Priority Applications: For the first 21 days of the SBA application portal will prioritize those venues operated by a majority of ownership of women, veterans, or people from economically and socially disadvantages groups (Blacks, Latinx, Tribal, Asian, e.g.) but these categories require a majority (at least 51 percent) ownership stake or control;
Establishing Need for RRF Grant: Eligible venues must certify (attest on a form) that “current economic uncertainty makes this funding request necessary to support the ongoing or anticipated operations.” While significant progress has been made on vaccine distribution—to date 26 percent of all Americans have received both shots—it remains unclear if or how variants or the vaccines will be able to allow for re-opening the economy. And if enough of the adult population declines to be vaccinated, that could prevent herd immunity necessary for returning to more normalized economic circumstances.
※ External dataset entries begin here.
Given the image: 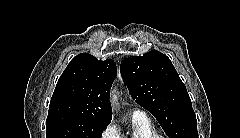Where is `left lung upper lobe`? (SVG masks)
I'll list each match as a JSON object with an SVG mask.
<instances>
[{
	"label": "left lung upper lobe",
	"instance_id": "obj_1",
	"mask_svg": "<svg viewBox=\"0 0 240 138\" xmlns=\"http://www.w3.org/2000/svg\"><path fill=\"white\" fill-rule=\"evenodd\" d=\"M120 70L131 97L154 115L169 138H198L187 89L166 55L152 50L129 57Z\"/></svg>",
	"mask_w": 240,
	"mask_h": 138
}]
</instances>
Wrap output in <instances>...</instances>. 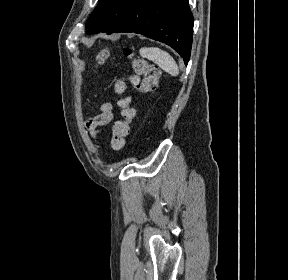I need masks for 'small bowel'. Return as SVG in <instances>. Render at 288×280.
Listing matches in <instances>:
<instances>
[{
	"instance_id": "obj_1",
	"label": "small bowel",
	"mask_w": 288,
	"mask_h": 280,
	"mask_svg": "<svg viewBox=\"0 0 288 280\" xmlns=\"http://www.w3.org/2000/svg\"><path fill=\"white\" fill-rule=\"evenodd\" d=\"M113 105L110 102H104L100 105V113L86 121V128L92 136H97L98 127L109 124L113 120Z\"/></svg>"
}]
</instances>
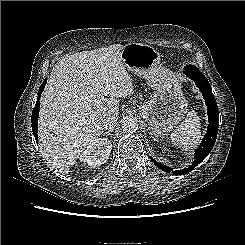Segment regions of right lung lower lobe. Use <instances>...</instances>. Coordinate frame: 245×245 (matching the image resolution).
<instances>
[{
    "mask_svg": "<svg viewBox=\"0 0 245 245\" xmlns=\"http://www.w3.org/2000/svg\"><path fill=\"white\" fill-rule=\"evenodd\" d=\"M46 85V80L44 81V83L41 85L39 91H38V100L36 102V105L32 111V118H31V122H32V131L33 134L35 136L36 142L38 141V135H37V124H38V116H39V107H40V102H39V97L44 89Z\"/></svg>",
    "mask_w": 245,
    "mask_h": 245,
    "instance_id": "right-lung-lower-lobe-1",
    "label": "right lung lower lobe"
}]
</instances>
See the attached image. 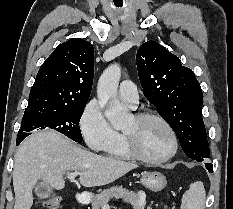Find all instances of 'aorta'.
I'll return each mask as SVG.
<instances>
[{
    "mask_svg": "<svg viewBox=\"0 0 233 209\" xmlns=\"http://www.w3.org/2000/svg\"><path fill=\"white\" fill-rule=\"evenodd\" d=\"M120 77V66L112 64L104 70L97 85L99 104L112 127L118 130L124 128L131 120L130 112L117 97Z\"/></svg>",
    "mask_w": 233,
    "mask_h": 209,
    "instance_id": "obj_1",
    "label": "aorta"
}]
</instances>
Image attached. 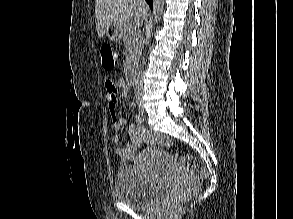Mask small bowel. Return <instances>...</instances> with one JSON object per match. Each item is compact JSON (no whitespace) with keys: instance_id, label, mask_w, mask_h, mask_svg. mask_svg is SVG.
<instances>
[{"instance_id":"obj_1","label":"small bowel","mask_w":293,"mask_h":219,"mask_svg":"<svg viewBox=\"0 0 293 219\" xmlns=\"http://www.w3.org/2000/svg\"><path fill=\"white\" fill-rule=\"evenodd\" d=\"M105 88L108 108L112 117L113 129L115 131H120L123 128H127L128 135L130 137V143L123 146L119 145L118 136L113 137L115 153L124 161L134 160L139 147L148 140V134L142 124L128 123L124 118L119 117L116 114L118 95L120 94L122 98H127L129 96V90L124 80L121 79L118 81H111L107 79L105 81Z\"/></svg>"}]
</instances>
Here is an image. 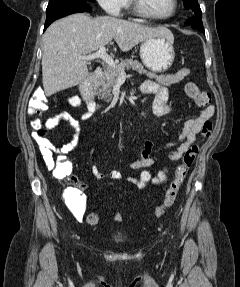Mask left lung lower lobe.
<instances>
[{
  "label": "left lung lower lobe",
  "mask_w": 240,
  "mask_h": 287,
  "mask_svg": "<svg viewBox=\"0 0 240 287\" xmlns=\"http://www.w3.org/2000/svg\"><path fill=\"white\" fill-rule=\"evenodd\" d=\"M194 13L196 14V16L194 18L189 19L186 24L191 25L192 28L199 30L200 32L204 33V28H203V24L201 21V15L202 12L201 10L198 11H194Z\"/></svg>",
  "instance_id": "obj_1"
}]
</instances>
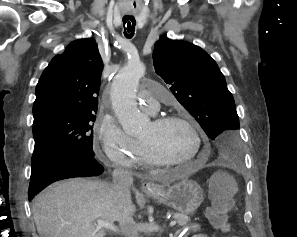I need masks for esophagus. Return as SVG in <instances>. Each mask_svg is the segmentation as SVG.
Wrapping results in <instances>:
<instances>
[{
	"instance_id": "obj_1",
	"label": "esophagus",
	"mask_w": 297,
	"mask_h": 237,
	"mask_svg": "<svg viewBox=\"0 0 297 237\" xmlns=\"http://www.w3.org/2000/svg\"><path fill=\"white\" fill-rule=\"evenodd\" d=\"M141 188L144 191H154L157 189V187L150 181L143 182Z\"/></svg>"
}]
</instances>
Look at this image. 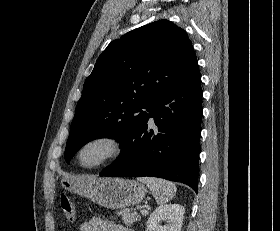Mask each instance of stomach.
<instances>
[{
	"mask_svg": "<svg viewBox=\"0 0 280 231\" xmlns=\"http://www.w3.org/2000/svg\"><path fill=\"white\" fill-rule=\"evenodd\" d=\"M61 185L64 189L89 197L98 205L108 207V209H121L128 205H136L144 199L146 187L139 181L133 179H120V177H83V175H73V177H62Z\"/></svg>",
	"mask_w": 280,
	"mask_h": 231,
	"instance_id": "1",
	"label": "stomach"
}]
</instances>
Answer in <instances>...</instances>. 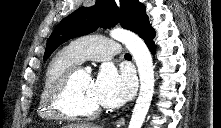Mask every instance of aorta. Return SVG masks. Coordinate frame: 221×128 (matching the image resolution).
<instances>
[{"label": "aorta", "mask_w": 221, "mask_h": 128, "mask_svg": "<svg viewBox=\"0 0 221 128\" xmlns=\"http://www.w3.org/2000/svg\"><path fill=\"white\" fill-rule=\"evenodd\" d=\"M110 36L125 44L138 67L140 92L128 128H141L149 110L154 90L152 56L144 41L133 32L117 28L110 32Z\"/></svg>", "instance_id": "762f6f07"}]
</instances>
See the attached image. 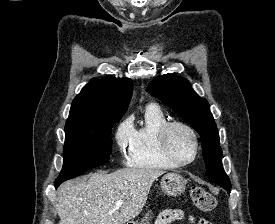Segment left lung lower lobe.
Returning <instances> with one entry per match:
<instances>
[{
  "instance_id": "0a47b994",
  "label": "left lung lower lobe",
  "mask_w": 275,
  "mask_h": 224,
  "mask_svg": "<svg viewBox=\"0 0 275 224\" xmlns=\"http://www.w3.org/2000/svg\"><path fill=\"white\" fill-rule=\"evenodd\" d=\"M223 188H224V189H226V190H227V192L230 194V191H231V185H229V186H224Z\"/></svg>"
}]
</instances>
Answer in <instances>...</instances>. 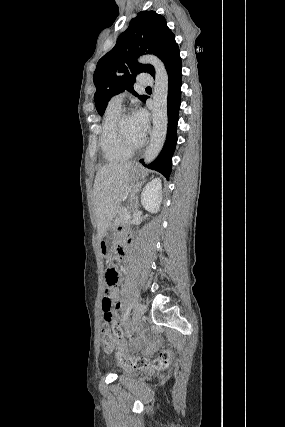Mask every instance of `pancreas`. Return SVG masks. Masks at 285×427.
Instances as JSON below:
<instances>
[{"mask_svg": "<svg viewBox=\"0 0 285 427\" xmlns=\"http://www.w3.org/2000/svg\"><path fill=\"white\" fill-rule=\"evenodd\" d=\"M130 208L129 207H127V208H125V207H121L120 209H119V211H118V215H117V217H116V219H115V225H119V224H125V223H129L130 222V218L129 219H124L123 218V216L126 214V213H128V214H130Z\"/></svg>", "mask_w": 285, "mask_h": 427, "instance_id": "1", "label": "pancreas"}]
</instances>
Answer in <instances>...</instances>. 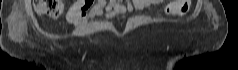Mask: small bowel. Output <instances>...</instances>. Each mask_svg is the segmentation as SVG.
<instances>
[{"label": "small bowel", "instance_id": "obj_1", "mask_svg": "<svg viewBox=\"0 0 238 70\" xmlns=\"http://www.w3.org/2000/svg\"><path fill=\"white\" fill-rule=\"evenodd\" d=\"M158 3H160L159 0H98L95 3L79 0L68 10L67 20L74 25H79L84 20L99 17L103 13H105L106 17L111 18L116 15L143 10L150 5ZM178 7L179 3L173 1L166 6L165 13L175 14Z\"/></svg>", "mask_w": 238, "mask_h": 70}]
</instances>
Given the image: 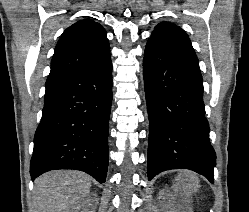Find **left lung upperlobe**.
<instances>
[{"label":"left lung upper lobe","mask_w":249,"mask_h":212,"mask_svg":"<svg viewBox=\"0 0 249 212\" xmlns=\"http://www.w3.org/2000/svg\"><path fill=\"white\" fill-rule=\"evenodd\" d=\"M151 46H159L175 55L198 62L188 35L173 23L162 22L155 27L146 48Z\"/></svg>","instance_id":"1"}]
</instances>
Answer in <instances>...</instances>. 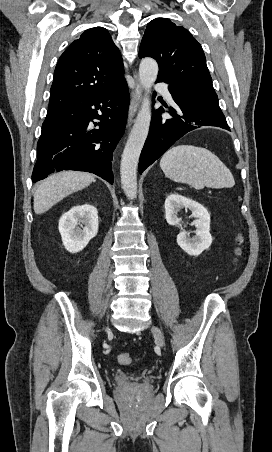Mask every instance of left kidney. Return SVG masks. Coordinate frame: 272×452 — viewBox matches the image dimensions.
I'll list each match as a JSON object with an SVG mask.
<instances>
[{
  "instance_id": "left-kidney-1",
  "label": "left kidney",
  "mask_w": 272,
  "mask_h": 452,
  "mask_svg": "<svg viewBox=\"0 0 272 452\" xmlns=\"http://www.w3.org/2000/svg\"><path fill=\"white\" fill-rule=\"evenodd\" d=\"M183 208L189 209L192 216L196 218L193 222L196 227V236L190 238L187 232L182 229L177 235V243L189 255L199 256L212 243L210 214L200 203L177 193L170 194L165 200V216L169 225H181L178 212Z\"/></svg>"
}]
</instances>
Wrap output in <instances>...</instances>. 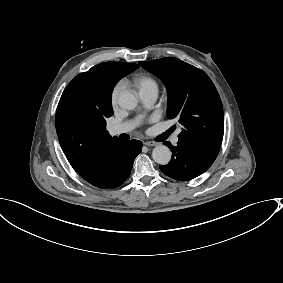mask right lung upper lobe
I'll return each instance as SVG.
<instances>
[{
  "mask_svg": "<svg viewBox=\"0 0 283 283\" xmlns=\"http://www.w3.org/2000/svg\"><path fill=\"white\" fill-rule=\"evenodd\" d=\"M138 67L133 63H101L77 75L64 90L56 112V131L77 173L121 142L109 135L105 119L113 114L111 95L115 84Z\"/></svg>",
  "mask_w": 283,
  "mask_h": 283,
  "instance_id": "obj_1",
  "label": "right lung upper lobe"
}]
</instances>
How Can RRF Grants Be Spent: The list of eligible expenses is quite broad given the enormity of economic damages to restaurants, and more flexible than PPP loan money. Like PPP loans, RRF grants can be used for payroll (including health, vision, dental), rent, and all utilities but also mortgages (principal and interest), outdoor dining operations, propane for food trucks, insurance for F&B vehicles, existing credit card debt, inventory, licenses, equipment, property taxes, and purchase order supplies. Unlike PPP loans, the RRF grants can be used to pay mortgage, not just interest as with PPP loans. Grants cannot be spent on expansions of new operations.
Interplay between RRF Grants and PPP Loans: Most restaurants and bars and other F&B outlets likely received PPP loans, which must be deducted from the maximum $5 million grant levels. Still, do the math. The flexibility on how to use these grants is far better than PPP loans, and extends all the way into 2023.
Downsides to these Grants: Grants could go fast, and smaller venue owners may overlook this great opportunity. Because mid-size franchisees are eligible, small venue owners could be competing with the family who owns 13 McDonalds in the region. Also, if your business has an outstanding PPP loan application pending, to apply for RRF grants, you must withdraw that PPP loan application. If you are a FEC with F&B over 33% or park or attraction with independent F&B operators or concessions, it is worth your while to educate yourself or these smaller operators and encourage them to apply early.